Useful Techniques: Validating Type Arguments

The function stopifnot() is useful for quick validation at the start of the function to check is arguments are the correct type. R will allow a user pass in a numeric into an argument that you intended to be a character.

VersionFilename <- function(file_path, suffix_type = "integer") {

  stopifnot(is.character(file_path))
  
  # Rest of body
  }

Useful Techniques: Validation Limiting Argument Choices

Some arguments will only have a limited number of options and this should be detailed in documentation. The match.arg() function will check that the supplied argument is one of the choices (or if several are allowed).

VersionFilename <- function(file_path, suffix_type = "integer") {

  stopifnot(is.character(file_path))
  suffix_type <- match.arg(suffix_type, choices = c("integer", "datetime"))
  
  # Rest of body
  }

Useful Techniques: Custom Validation

Sometimes you will want custom validation and the combining an if statement with the stop function will allow this.
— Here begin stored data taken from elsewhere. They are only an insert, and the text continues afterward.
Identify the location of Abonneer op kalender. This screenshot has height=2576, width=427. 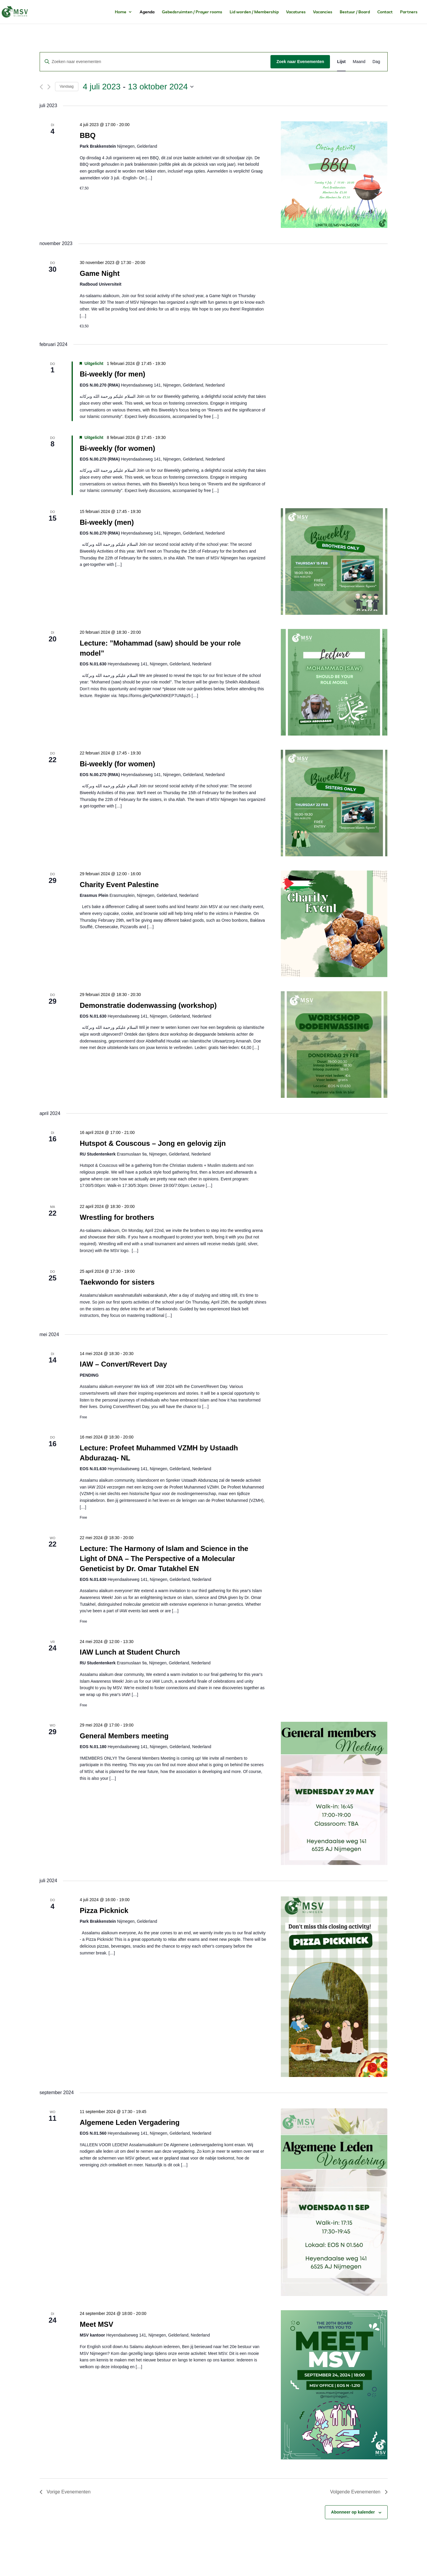
(353, 2512).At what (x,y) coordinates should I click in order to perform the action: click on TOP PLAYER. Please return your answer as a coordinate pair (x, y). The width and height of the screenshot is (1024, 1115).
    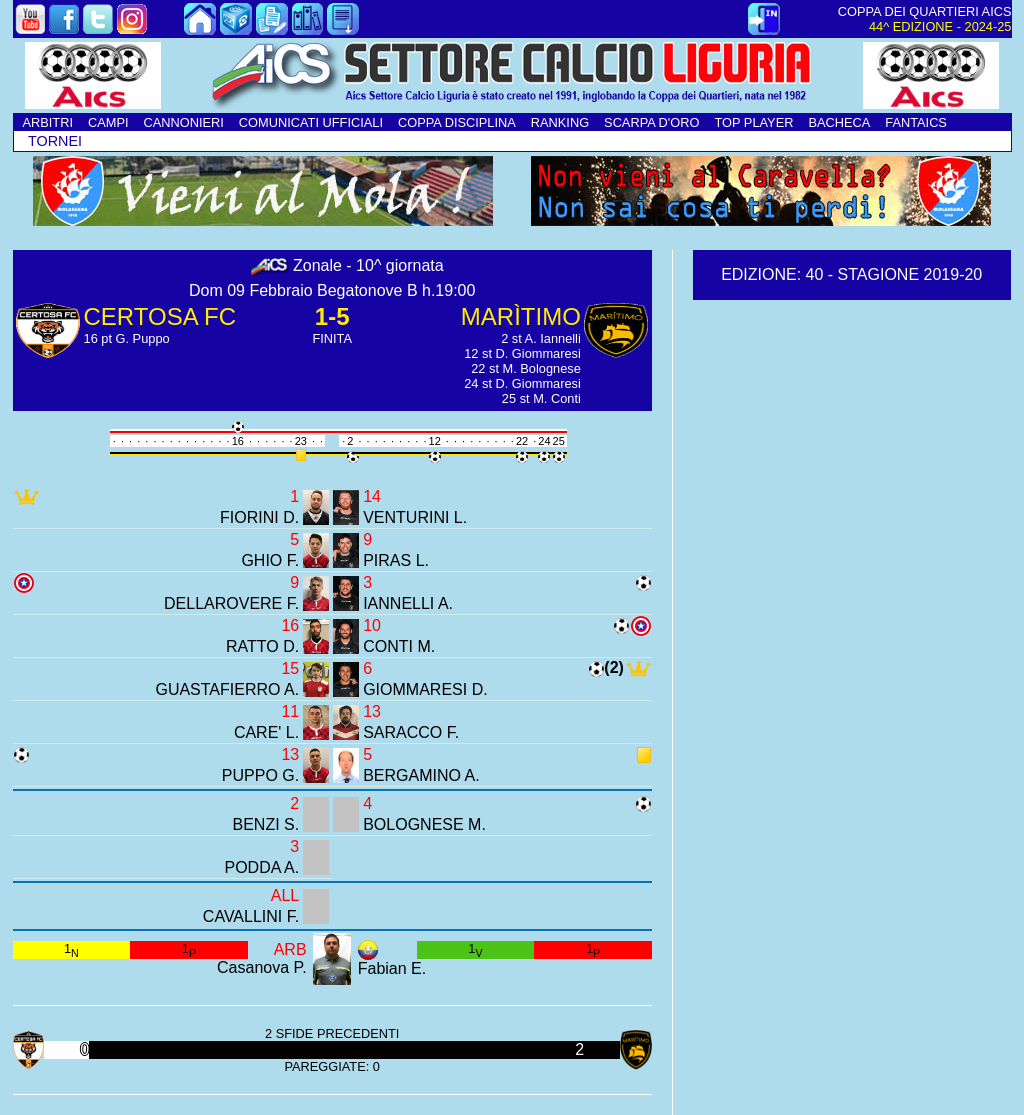
    Looking at the image, I should click on (753, 122).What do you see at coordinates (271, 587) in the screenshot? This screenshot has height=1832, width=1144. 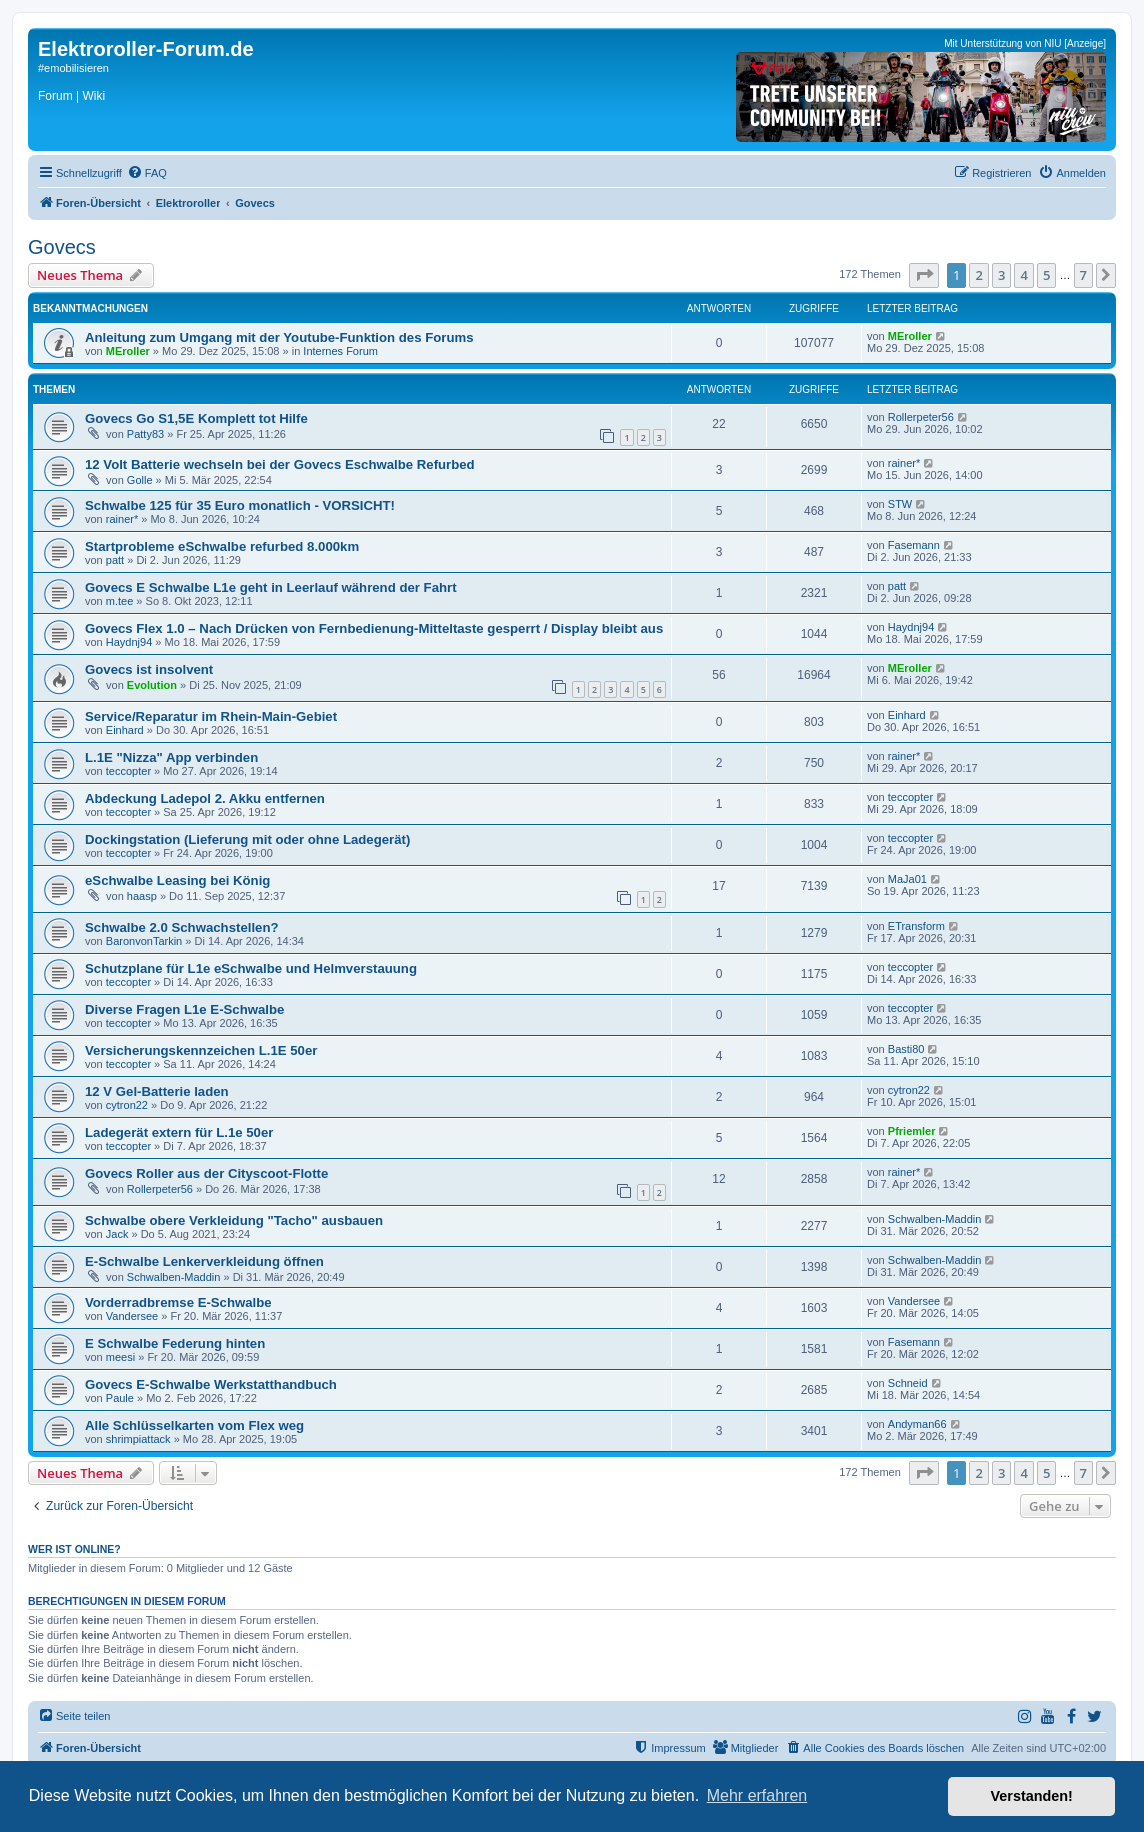 I see `Govecs E Schwalbe L1e geht in Leerlauf während der Fahrt` at bounding box center [271, 587].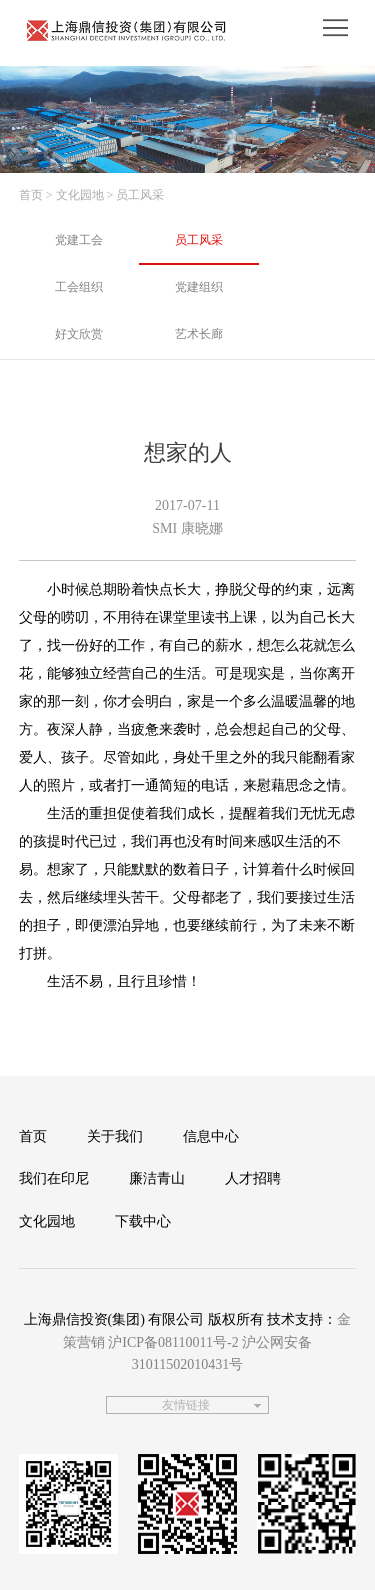  What do you see at coordinates (136, 195) in the screenshot?
I see `> 员工风采` at bounding box center [136, 195]. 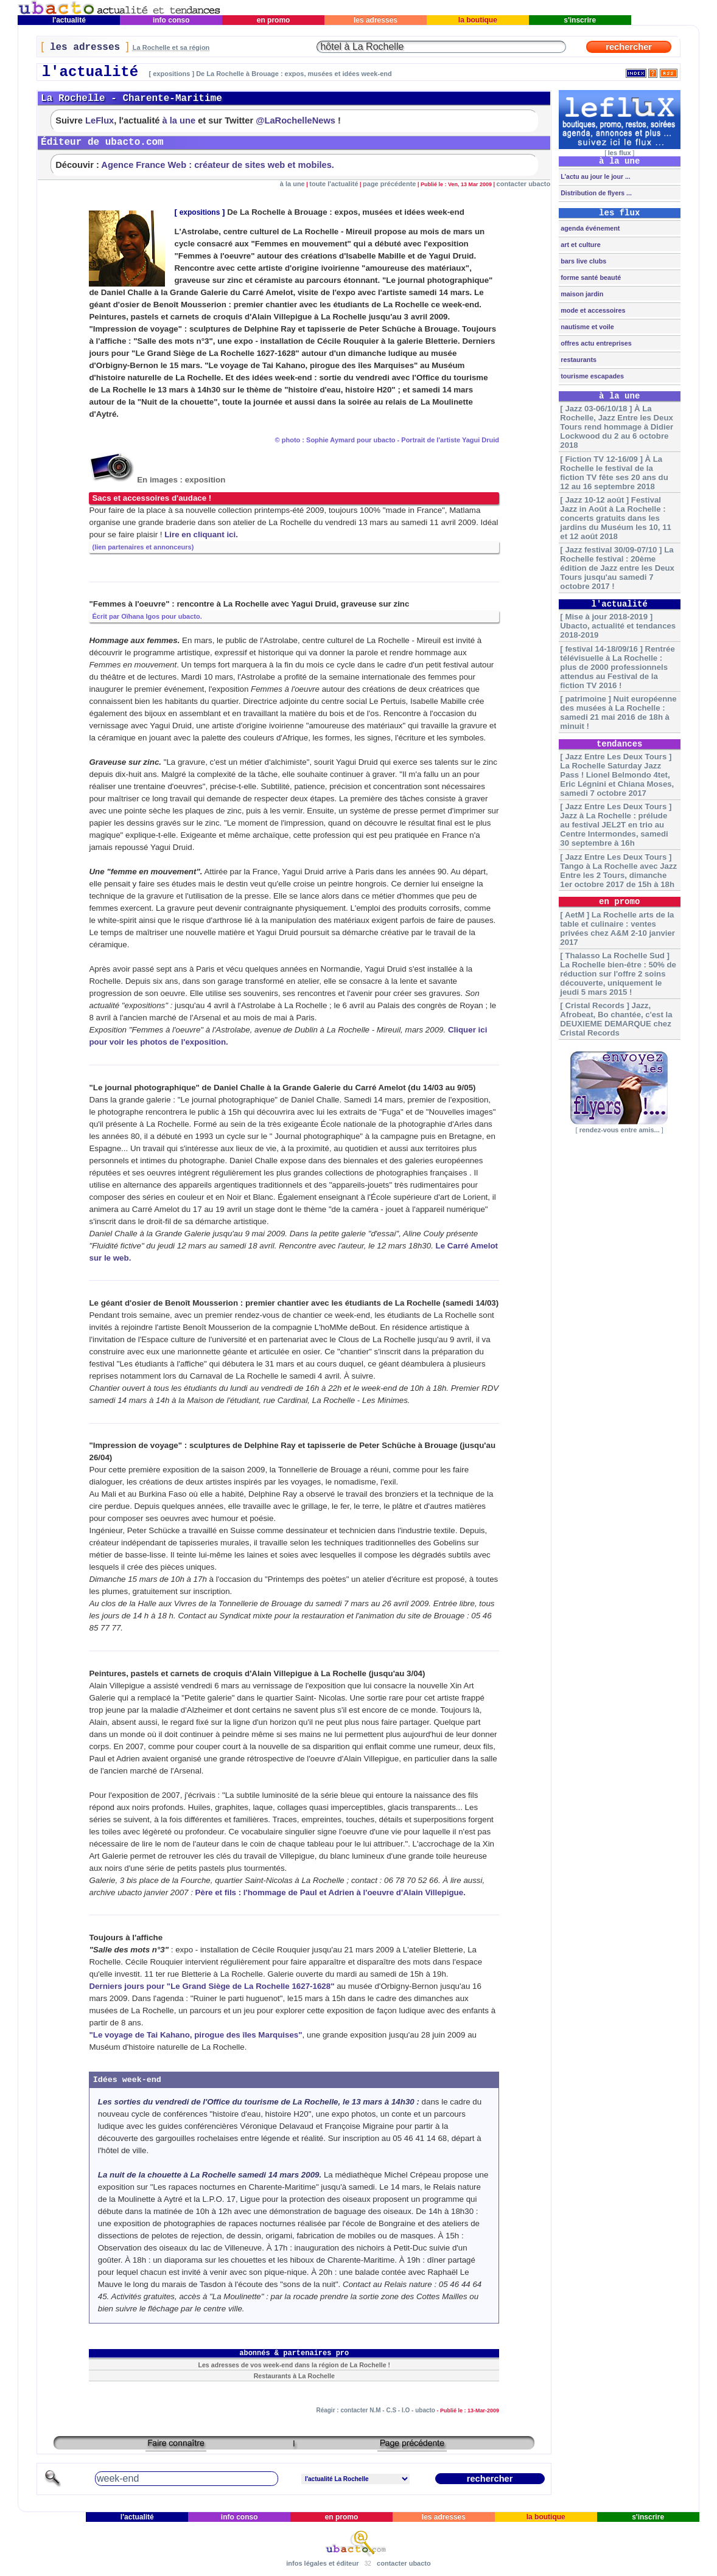 What do you see at coordinates (591, 376) in the screenshot?
I see `tourisme escapades` at bounding box center [591, 376].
This will stop the function from running any further and return an error message.

VersionFilename <- function(file_path, suffix_type = "integer") {

  stopifnot(is.character(file_path))
  suffix_type <- match.arg(suffix_type, choices = c("integer", "datetime"))
  
  # Check if directory exists
    if (isFALSE(dir.exists(dirname(file_path)))) {
      stop(
        paste0(
          "The directory ",
          "`",
          dirname(file_path),
          "`",
          " does not exist or does not have appropiate access rights"
        )
      )
    }
  }